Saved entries
*** Begin section ***

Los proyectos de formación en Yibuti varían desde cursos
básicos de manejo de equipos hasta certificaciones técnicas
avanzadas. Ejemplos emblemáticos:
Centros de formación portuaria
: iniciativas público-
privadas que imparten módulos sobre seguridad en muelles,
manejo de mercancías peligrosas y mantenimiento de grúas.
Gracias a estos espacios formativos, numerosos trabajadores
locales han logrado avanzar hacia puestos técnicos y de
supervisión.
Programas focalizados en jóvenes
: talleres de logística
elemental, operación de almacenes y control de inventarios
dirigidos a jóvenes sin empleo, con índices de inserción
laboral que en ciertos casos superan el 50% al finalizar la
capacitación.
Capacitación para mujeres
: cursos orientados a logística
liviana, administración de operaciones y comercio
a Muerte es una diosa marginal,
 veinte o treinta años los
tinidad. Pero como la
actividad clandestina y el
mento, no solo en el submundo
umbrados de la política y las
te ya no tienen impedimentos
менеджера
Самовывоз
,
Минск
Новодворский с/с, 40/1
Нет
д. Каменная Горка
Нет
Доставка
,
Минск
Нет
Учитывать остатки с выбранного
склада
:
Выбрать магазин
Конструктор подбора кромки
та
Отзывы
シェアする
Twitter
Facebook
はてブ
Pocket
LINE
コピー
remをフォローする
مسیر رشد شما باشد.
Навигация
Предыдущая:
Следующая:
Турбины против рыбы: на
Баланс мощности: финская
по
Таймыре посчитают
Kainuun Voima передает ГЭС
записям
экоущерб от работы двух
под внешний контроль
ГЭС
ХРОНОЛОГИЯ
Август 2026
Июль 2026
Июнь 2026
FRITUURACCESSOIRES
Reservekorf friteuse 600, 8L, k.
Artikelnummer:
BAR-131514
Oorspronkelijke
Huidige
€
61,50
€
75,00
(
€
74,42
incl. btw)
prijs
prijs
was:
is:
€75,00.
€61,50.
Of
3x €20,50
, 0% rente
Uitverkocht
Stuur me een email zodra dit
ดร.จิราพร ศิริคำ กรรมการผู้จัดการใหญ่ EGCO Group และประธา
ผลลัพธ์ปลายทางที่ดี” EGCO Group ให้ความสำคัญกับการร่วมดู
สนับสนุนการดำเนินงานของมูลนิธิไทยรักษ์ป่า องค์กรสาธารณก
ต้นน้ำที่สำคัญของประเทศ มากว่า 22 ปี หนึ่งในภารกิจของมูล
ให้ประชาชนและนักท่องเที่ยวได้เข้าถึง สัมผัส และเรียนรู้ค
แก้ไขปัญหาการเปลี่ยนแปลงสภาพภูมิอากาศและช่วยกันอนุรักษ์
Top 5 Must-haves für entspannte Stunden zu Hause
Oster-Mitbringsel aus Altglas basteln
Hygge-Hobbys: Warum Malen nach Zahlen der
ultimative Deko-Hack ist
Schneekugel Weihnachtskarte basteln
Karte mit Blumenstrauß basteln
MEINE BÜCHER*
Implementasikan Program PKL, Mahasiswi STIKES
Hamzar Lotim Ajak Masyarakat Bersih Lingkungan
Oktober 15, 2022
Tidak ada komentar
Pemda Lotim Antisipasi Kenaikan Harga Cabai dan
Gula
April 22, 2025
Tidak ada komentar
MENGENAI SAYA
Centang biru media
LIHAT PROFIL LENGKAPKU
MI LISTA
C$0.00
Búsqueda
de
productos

*** End section ***

### Task goal
What do the records say? Quote them all exactly.

### Answer to this task
Los proyectos de formación en Yibuti varían desde cursos
básicos de manejo de equipos hasta certificaciones técnicas
avanzadas. Ejemplos emblemáticos:
Centros de formación portuaria
: iniciativas público-
privadas que imparten módulos sobre seguridad en muelles,
manejo de mercancías peligrosas y mantenimiento de grúas.
Gracias a estos espacios formativos, numerosos trabajadores
locales han logrado avanzar hacia puestos técnicos y de
supervisión.
Programas focalizados en jóvenes
: talleres de logística
elemental, operación de almacenes y control de inventarios
dirigidos a jóvenes sin empleo, con índices de inserción
laboral que en ciertos casos superan el 50% al finalizar la
capacitación.
Capacitación para mujeres
: cursos orientados a logística
liviana, administración de operaciones y comercio
a Muerte es una diosa marginal,
 veinte o treinta años los
tinidad. Pero como la
actividad clandestina y el
mento, no solo en el submundo
umbrados de la política y las
te ya no tienen impedimentos
менеджера
Самовывоз
,
Минск
Новодворский с/с, 40/1
Нет
д. Каменная Горка
Нет
Доставка
,
Минск
Нет
Учитывать остатки с выбранного
склада
:
Выбрать магазин
Конструктор подбора кромки
та
Отзывы
シェアする
Twitter
Facebook
はてブ
Pocket
LINE
コピー
remをフォローする
مسیر رشد شما باشد.
Навигация
Предыдущая:
Следующая:
Турбины против рыбы: на
Баланс мощности: финская
по
Таймыре посчитают
Kainuun Voima передает ГЭС
записям
экоущерб от работы двух
под внешний контроль
ГЭС
ХРОНОЛОГИЯ
Август 2026
Июль 2026
Июнь 2026
FRITUURACCESSOIRES
Reservekorf friteuse 600, 8L, k.
Artikelnummer:
BAR-131514
Oorspronkelijke
Huidige
€
61,50
€
75,00
(
€
74,42
incl. btw)
prijs
prijs
was:
is:
€75,00.
€61,50.
Of
3x €20,50
, 0% rente
Uitverkocht
Stuur me een email zodra dit
ดร.จิราพร ศิริคำ กรรมการผู้จัดการใหญ่ EGCO Group และประธา
ผลลัพธ์ปลายทางที่ดี” EGCO Group ให้ความสำคัญกับการร่วมดู
สนับสนุนการดำเนินงานของมูลนิธิไทยรักษ์ป่า องค์กรสาธารณก
ต้นน้ำที่สำคัญของประเทศ มากว่า 22 ปี หนึ่งในภารกิจของมูล
ให้ประชาชนและนักท่องเที่ยวได้เข้าถึง สัมผัส และเรียนรู้ค
แก้ไขปัญหาการเปลี่ยนแปลงสภาพภูมิอากาศและช่วยกันอนุรักษ์
Top 5 Must-haves für entspannte Stunden zu Hause
Oster-Mitbringsel aus Altglas basteln
Hygge-Hobbys: Warum Malen nach Zahlen der
ultimative Deko-Hack ist
Schneekugel Weihnachtskarte basteln
Karte mit Blumenstrauß basteln
MEINE BÜCHER*
Implementasikan Program PKL, Mahasiswi STIKES
Hamzar Lotim Ajak Masyarakat Bersih Lingkungan
Oktober 15, 2022
Tidak ada komentar
Pemda Lotim Antisipasi Kenaikan Harga Cabai dan
Gula
April 22, 2025
Tidak ada komentar
MENGENAI SAYA
Centang biru media
LIHAT PROFIL LENGKAPKU
MI LISTA
C$0.00
Búsqueda
de
productos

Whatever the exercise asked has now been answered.